**Stored data entries:**

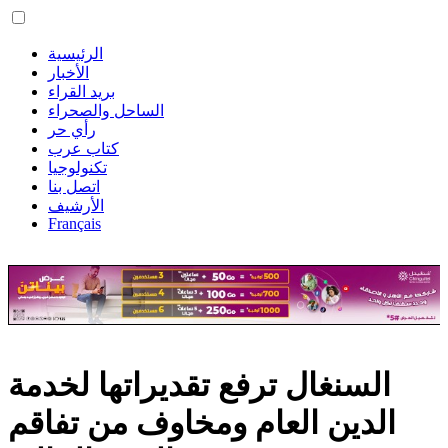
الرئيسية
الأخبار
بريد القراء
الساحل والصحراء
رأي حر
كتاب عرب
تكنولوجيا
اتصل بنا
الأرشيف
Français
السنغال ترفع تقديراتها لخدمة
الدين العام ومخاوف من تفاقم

--

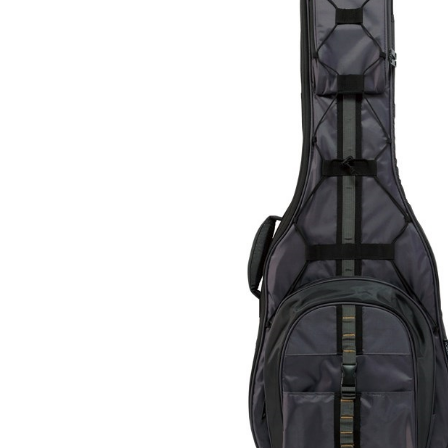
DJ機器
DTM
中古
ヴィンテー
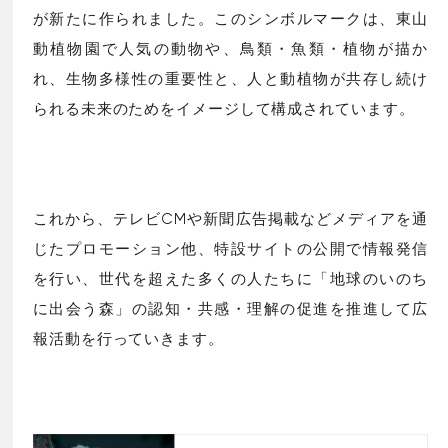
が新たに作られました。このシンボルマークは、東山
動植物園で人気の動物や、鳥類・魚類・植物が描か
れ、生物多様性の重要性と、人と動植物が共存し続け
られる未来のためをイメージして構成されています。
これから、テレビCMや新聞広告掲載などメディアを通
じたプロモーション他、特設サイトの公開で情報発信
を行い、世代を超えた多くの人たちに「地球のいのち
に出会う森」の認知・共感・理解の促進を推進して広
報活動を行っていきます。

* * *

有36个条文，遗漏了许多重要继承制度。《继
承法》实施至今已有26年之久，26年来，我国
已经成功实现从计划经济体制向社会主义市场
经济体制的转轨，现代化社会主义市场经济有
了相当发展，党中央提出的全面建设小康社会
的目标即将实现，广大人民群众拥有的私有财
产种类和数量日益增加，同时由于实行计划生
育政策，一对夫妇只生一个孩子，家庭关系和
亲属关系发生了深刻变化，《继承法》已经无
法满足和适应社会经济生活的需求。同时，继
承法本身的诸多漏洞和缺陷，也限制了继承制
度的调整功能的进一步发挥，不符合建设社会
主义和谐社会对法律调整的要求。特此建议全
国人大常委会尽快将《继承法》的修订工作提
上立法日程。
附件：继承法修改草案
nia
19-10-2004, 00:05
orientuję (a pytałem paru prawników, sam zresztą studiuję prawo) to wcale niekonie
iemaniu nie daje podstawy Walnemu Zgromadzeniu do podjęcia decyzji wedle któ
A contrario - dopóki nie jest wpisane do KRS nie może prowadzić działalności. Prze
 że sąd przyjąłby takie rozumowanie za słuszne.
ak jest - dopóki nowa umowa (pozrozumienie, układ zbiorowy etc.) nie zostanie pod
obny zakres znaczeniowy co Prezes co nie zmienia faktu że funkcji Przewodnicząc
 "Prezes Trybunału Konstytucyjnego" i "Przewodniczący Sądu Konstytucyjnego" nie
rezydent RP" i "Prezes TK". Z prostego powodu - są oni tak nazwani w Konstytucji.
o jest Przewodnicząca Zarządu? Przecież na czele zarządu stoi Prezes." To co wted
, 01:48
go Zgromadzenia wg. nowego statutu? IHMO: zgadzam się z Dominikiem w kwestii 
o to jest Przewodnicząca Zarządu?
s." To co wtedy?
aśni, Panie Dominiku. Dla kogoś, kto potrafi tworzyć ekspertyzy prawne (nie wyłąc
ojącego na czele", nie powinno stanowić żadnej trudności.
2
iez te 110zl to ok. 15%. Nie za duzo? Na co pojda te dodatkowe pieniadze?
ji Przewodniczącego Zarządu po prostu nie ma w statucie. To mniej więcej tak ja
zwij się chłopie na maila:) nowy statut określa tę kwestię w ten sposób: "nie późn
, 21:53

**What to do:**
Among the records above, extract exactly the lines from the line with "じたプロモーション他、特設サイトの公開で情報発信" to the line with "報活動を行っていきます。", both lines included, and leave out the rest.

**Reply to the exercise:**
じたプロモーション他、特設サイトの公開で情報発信
を行い、世代を超えた多くの人たちに「地球のいのち
に出会う森」の認知・共感・理解の促進を推進して広
報活動を行っていきます。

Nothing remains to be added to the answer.